GIVEN INFORMATION

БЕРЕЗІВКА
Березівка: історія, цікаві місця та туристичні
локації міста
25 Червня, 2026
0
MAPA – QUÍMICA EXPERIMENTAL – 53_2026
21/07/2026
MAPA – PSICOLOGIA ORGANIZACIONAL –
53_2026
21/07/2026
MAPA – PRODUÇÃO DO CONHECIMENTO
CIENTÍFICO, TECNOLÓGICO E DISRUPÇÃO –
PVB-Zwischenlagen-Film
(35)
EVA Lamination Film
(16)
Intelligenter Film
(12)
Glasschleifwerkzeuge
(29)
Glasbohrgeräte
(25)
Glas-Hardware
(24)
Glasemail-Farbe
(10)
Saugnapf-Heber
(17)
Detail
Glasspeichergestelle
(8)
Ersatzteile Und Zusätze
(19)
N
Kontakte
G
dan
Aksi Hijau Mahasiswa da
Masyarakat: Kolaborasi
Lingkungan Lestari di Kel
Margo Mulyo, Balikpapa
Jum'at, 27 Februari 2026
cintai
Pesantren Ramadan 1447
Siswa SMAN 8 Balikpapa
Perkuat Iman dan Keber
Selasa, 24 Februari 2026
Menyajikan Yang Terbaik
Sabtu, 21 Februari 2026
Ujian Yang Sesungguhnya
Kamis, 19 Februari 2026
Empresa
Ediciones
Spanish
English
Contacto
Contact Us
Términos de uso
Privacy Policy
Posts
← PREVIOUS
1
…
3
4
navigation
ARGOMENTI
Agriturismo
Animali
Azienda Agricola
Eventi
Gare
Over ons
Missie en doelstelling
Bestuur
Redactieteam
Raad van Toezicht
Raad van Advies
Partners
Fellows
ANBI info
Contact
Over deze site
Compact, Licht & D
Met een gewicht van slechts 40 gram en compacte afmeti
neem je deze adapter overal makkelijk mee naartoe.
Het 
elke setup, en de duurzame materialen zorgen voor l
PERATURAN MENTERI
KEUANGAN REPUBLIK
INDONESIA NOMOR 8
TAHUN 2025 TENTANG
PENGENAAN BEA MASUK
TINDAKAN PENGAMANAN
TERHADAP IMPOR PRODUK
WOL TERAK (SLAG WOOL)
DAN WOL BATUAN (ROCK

TASK DETAILS
Extract all of the data shown above and repeat it verbatim.

RESULT OF THIS EXERCISE
БЕРЕЗІВКА
Березівка: історія, цікаві місця та туристичні
локації міста
25 Червня, 2026
0
MAPA – QUÍMICA EXPERIMENTAL – 53_2026
21/07/2026
MAPA – PSICOLOGIA ORGANIZACIONAL –
53_2026
21/07/2026
MAPA – PRODUÇÃO DO CONHECIMENTO
CIENTÍFICO, TECNOLÓGICO E DISRUPÇÃO –
PVB-Zwischenlagen-Film
(35)
EVA Lamination Film
(16)
Intelligenter Film
(12)
Glasschleifwerkzeuge
(29)
Glasbohrgeräte
(25)
Glas-Hardware
(24)
Glasemail-Farbe
(10)
Saugnapf-Heber
(17)
Detail
Glasspeichergestelle
(8)
Ersatzteile Und Zusätze
(19)
N
Kontakte
G
dan
Aksi Hijau Mahasiswa da
Masyarakat: Kolaborasi
Lingkungan Lestari di Kel
Margo Mulyo, Balikpapa
Jum'at, 27 Februari 2026
cintai
Pesantren Ramadan 1447
Siswa SMAN 8 Balikpapa
Perkuat Iman dan Keber
Selasa, 24 Februari 2026
Menyajikan Yang Terbaik
Sabtu, 21 Februari 2026
Ujian Yang Sesungguhnya
Kamis, 19 Februari 2026
Empresa
Ediciones
Spanish
English
Contacto
Contact Us
Términos de uso
Privacy Policy
Posts
← PREVIOUS
1
…
3
4
navigation
ARGOMENTI
Agriturismo
Animali
Azienda Agricola
Eventi
Gare
Over ons
Missie en doelstelling
Bestuur
Redactieteam
Raad van Toezicht
Raad van Advies
Partners
Fellows
ANBI info
Contact
Over deze site
Compact, Licht & D
Met een gewicht van slechts 40 gram en compacte afmeti
neem je deze adapter overal makkelijk mee naartoe.
Het 
elke setup, en de duurzame materialen zorgen voor l
PERATURAN MENTERI
KEUANGAN REPUBLIK
INDONESIA NOMOR 8
TAHUN 2025 TENTANG
PENGENAAN BEA MASUK
TINDAKAN PENGAMANAN
TERHADAP IMPOR PRODUK
WOL TERAK (SLAG WOOL)
DAN WOL BATUAN (ROCK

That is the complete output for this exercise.